Ketua Satgas COVID-19 IDI Prof Zubairi Djoerban membantah pesan viral seorang dokter yang menyebut vaksin Presiden Jokowi tidak menembus otot. Zubairi sebut suntik tak harus selalu tegak lurus dengan cara intramuskular.

Presiden Joko Widodo
Presiden Joko Widodo menjadi orang pertama yang menerima penyuntikan vaksin COVID-19 Sinovac di Indonesia pada Rabu (13/01)Foto: Laily Rachev/Biro Pers Sekretariat Presiden

Viral pesan berantai di media sosial yang menyebut vaksinasi COVID-19 Presiden Joko Widodo (Jokowi) gagal. Dalam pesan yang beredar, tercantum nama seorang dokter yang menyimpulkan vaksinasi COVID-19 Jokowi dilakukan dengan tidak benar dan harus diulang.

Ketua Satgas COVID-19 dari Ikatan Dokter Indonesia Prof Zubairi Djoerban menanggapi pesan viral tersebut di akun Twitter miliknya.

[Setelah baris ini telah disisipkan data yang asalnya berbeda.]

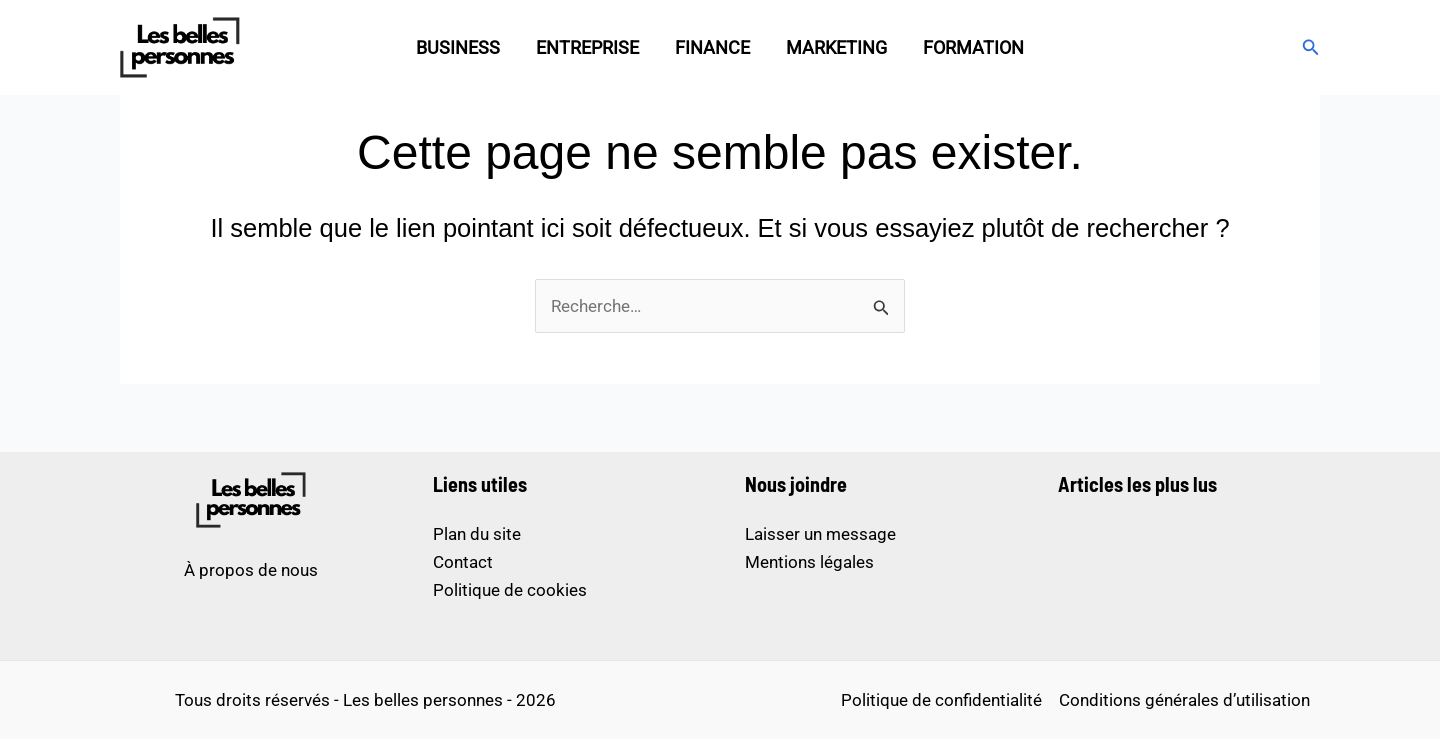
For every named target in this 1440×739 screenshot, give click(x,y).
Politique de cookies (510, 590)
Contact (463, 562)
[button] (1311, 47)
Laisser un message (820, 534)
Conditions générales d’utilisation (1184, 700)
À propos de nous (251, 570)
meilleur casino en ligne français (251, 626)
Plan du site (477, 534)
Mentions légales (809, 562)
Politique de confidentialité (941, 700)
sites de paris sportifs (251, 598)
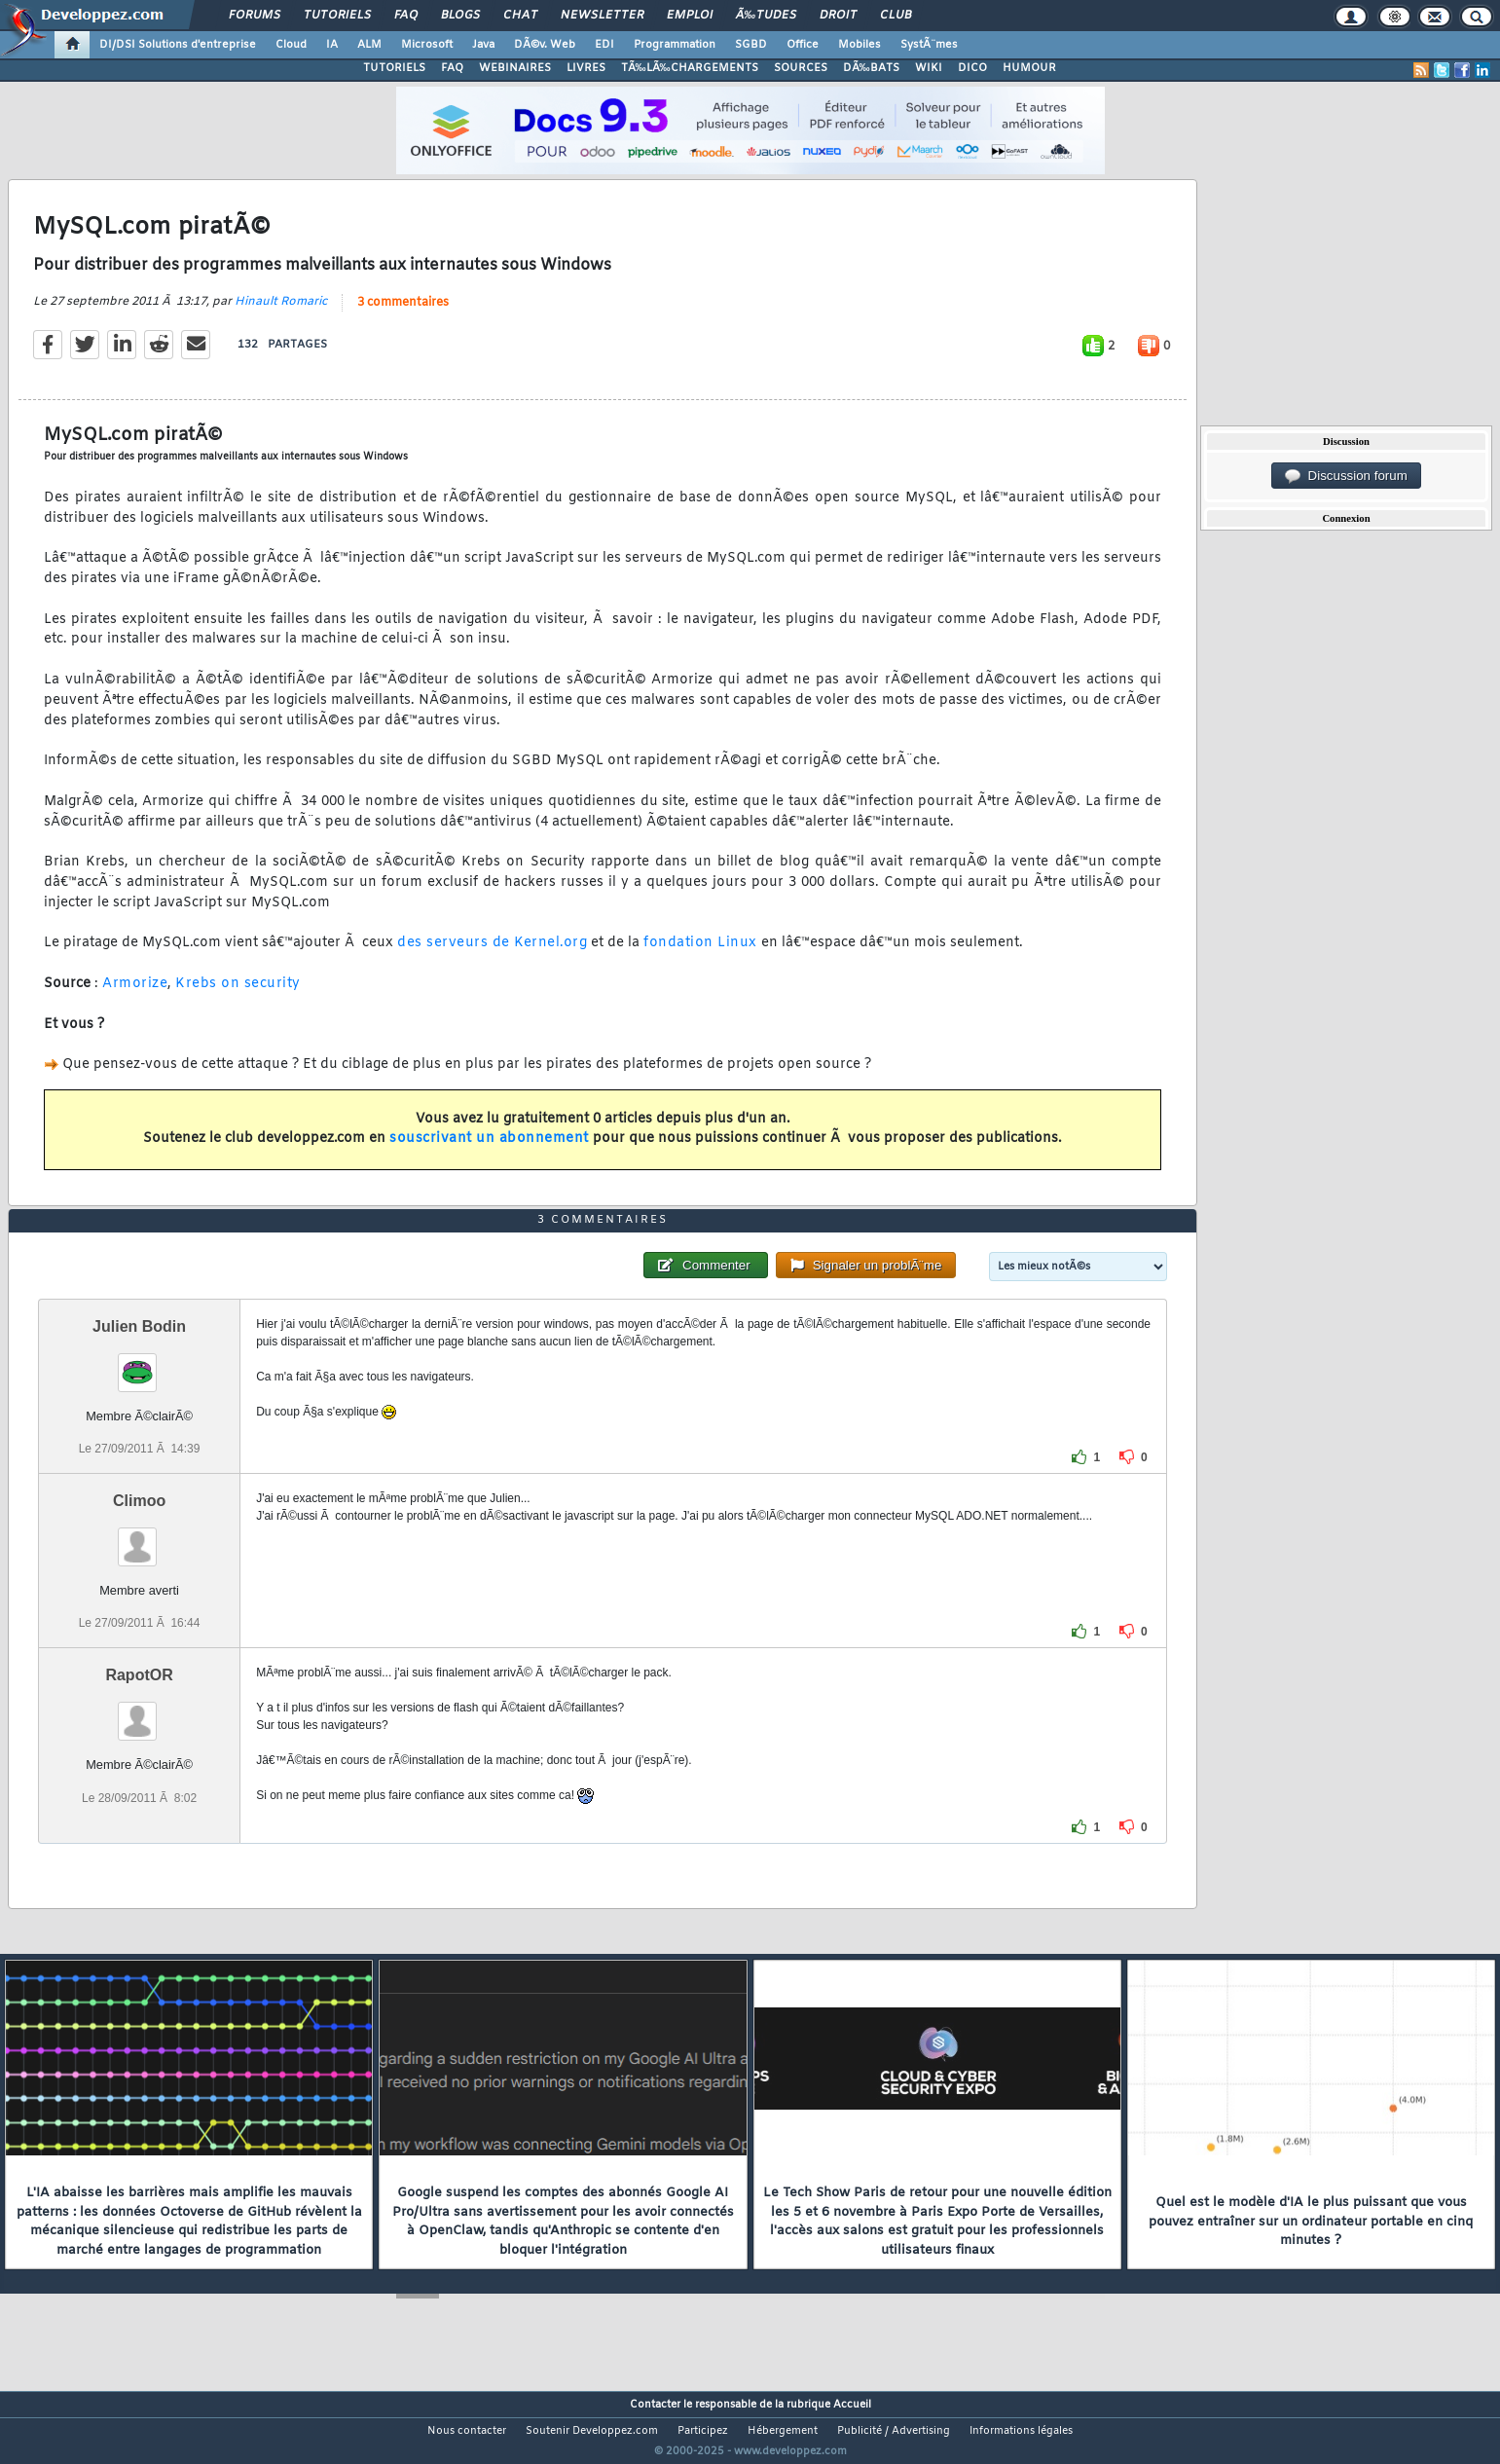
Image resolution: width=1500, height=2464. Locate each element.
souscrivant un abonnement (489, 1151)
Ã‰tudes (766, 15)
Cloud (291, 45)
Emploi (689, 15)
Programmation (674, 45)
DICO (972, 68)
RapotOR (138, 1712)
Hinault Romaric (281, 313)
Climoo (139, 1537)
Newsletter (602, 15)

Ia menuliskan, isu dimulai dari dokter yang menyatakan injeksi vaksin Sinovac seharusnya intramuskular atau menembus otot sehingga penyuntikannya harus dilakukan dengan tegak lurus atau 90 derajat.

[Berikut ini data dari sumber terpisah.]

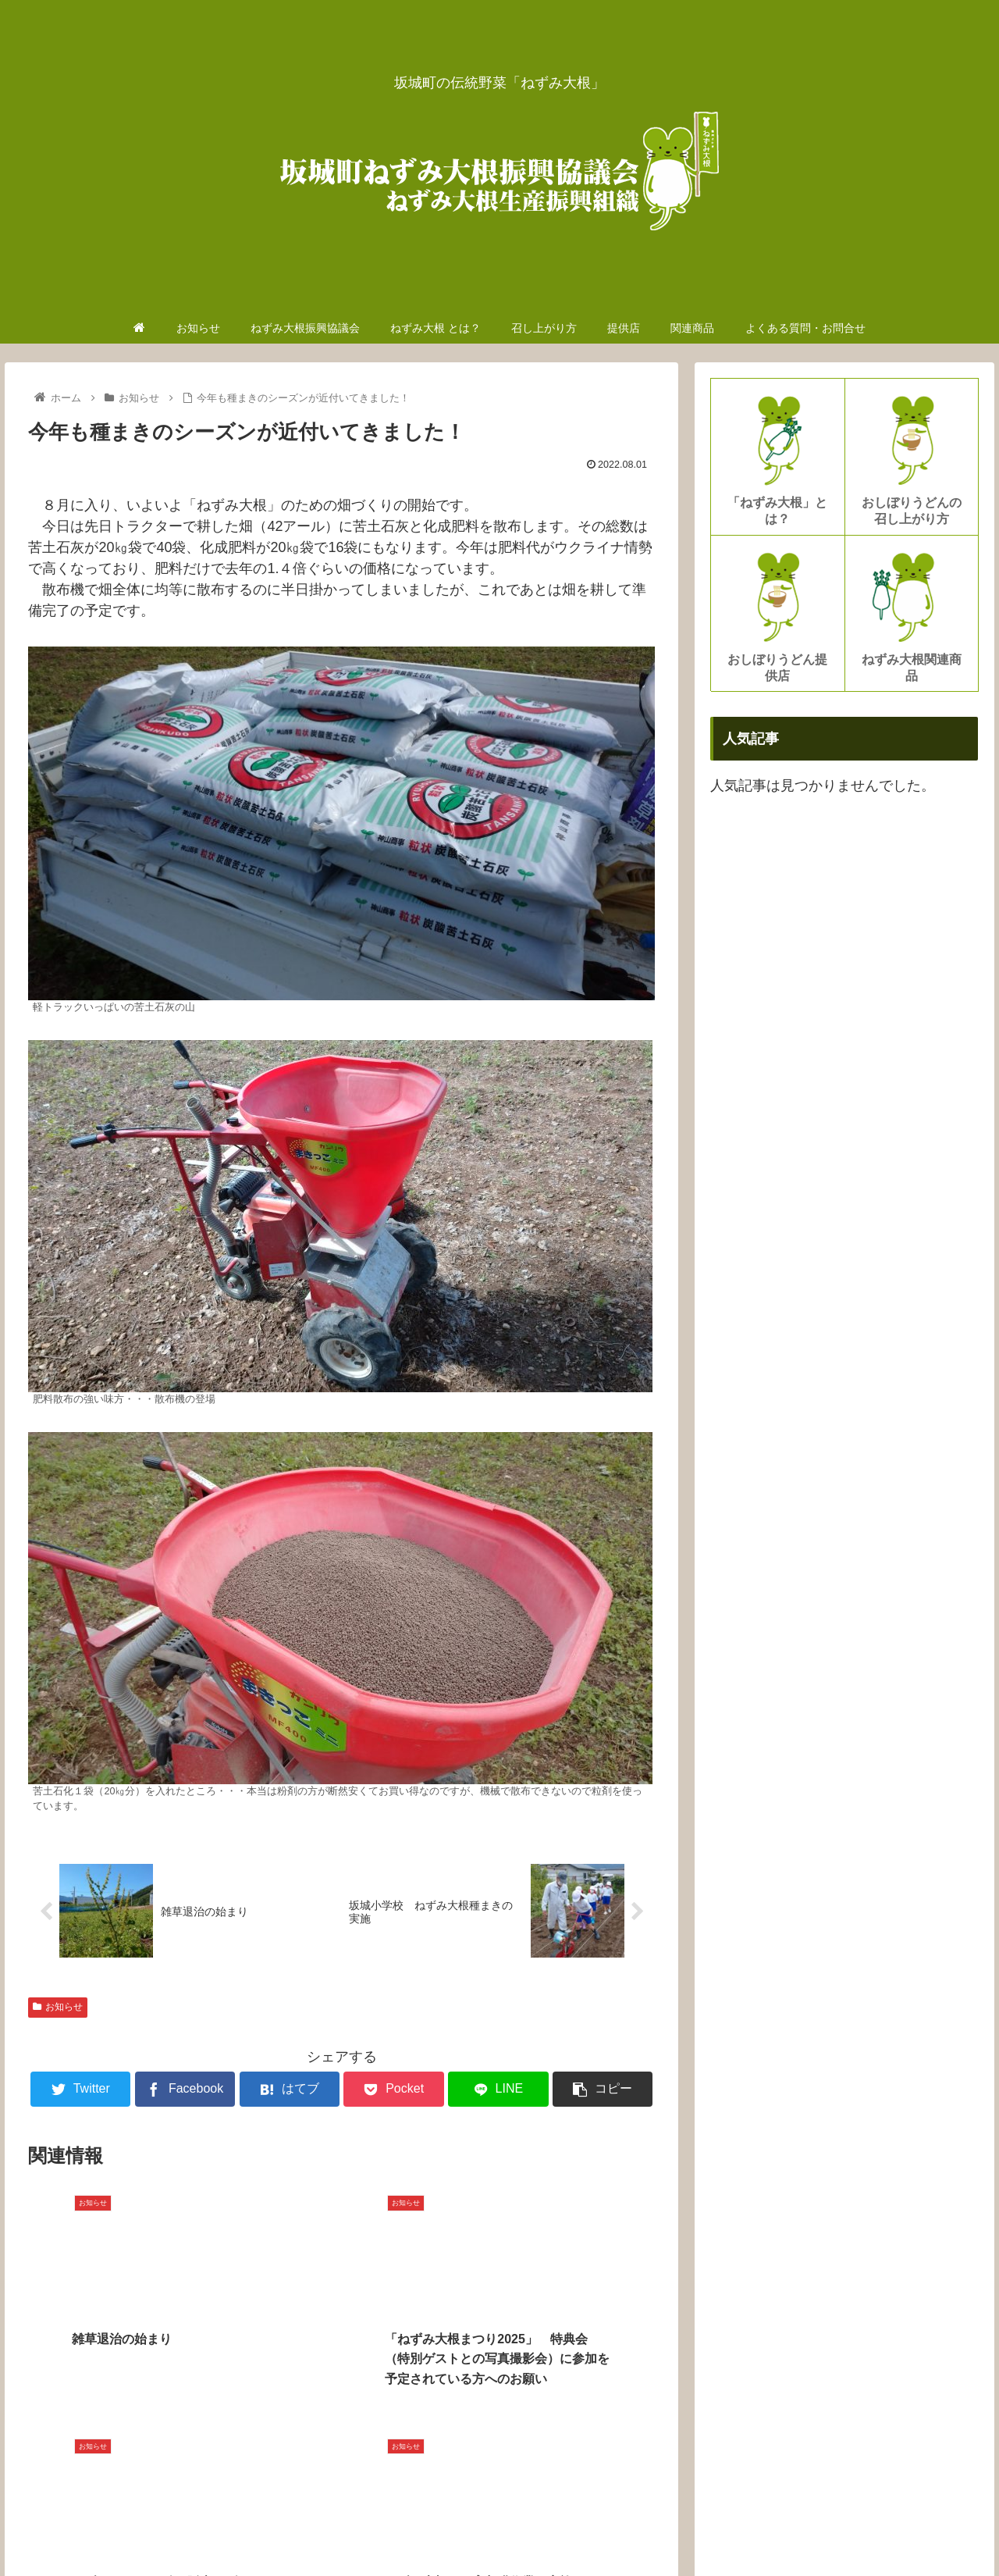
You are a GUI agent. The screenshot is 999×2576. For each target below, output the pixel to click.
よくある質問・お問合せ (918, 2527)
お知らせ (58, 2008)
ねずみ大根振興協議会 (488, 2527)
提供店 (764, 2527)
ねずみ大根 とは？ (605, 2527)
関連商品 (819, 2527)
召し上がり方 (699, 2527)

Menurut dokter itu, vaksin yang diterima Jokowi tidak menembus otot, karena tidak 90 derajat. Sehingga, dianggapnya, vaksin tersebut tidak masuk ke dalam darah, dan hanya sampai di kulit atau intrakutan atau di bawah kulit atau subkutan. Apakah benar?

"Jawabannya tidak benar. Sebab, menyuntik itu tidak harus selalu tegak lurus dengan cara intramuskular. Itu pemahaman lama alias usang dan jelas sekali kepustakaannya. Bisa Anda lihat di penelitian berjudul "Mitos Injeksi Intramuskular Sudut 90 Derajat", tulisnya seperti yang dilihat detikcom, Selasa (19/1/2021).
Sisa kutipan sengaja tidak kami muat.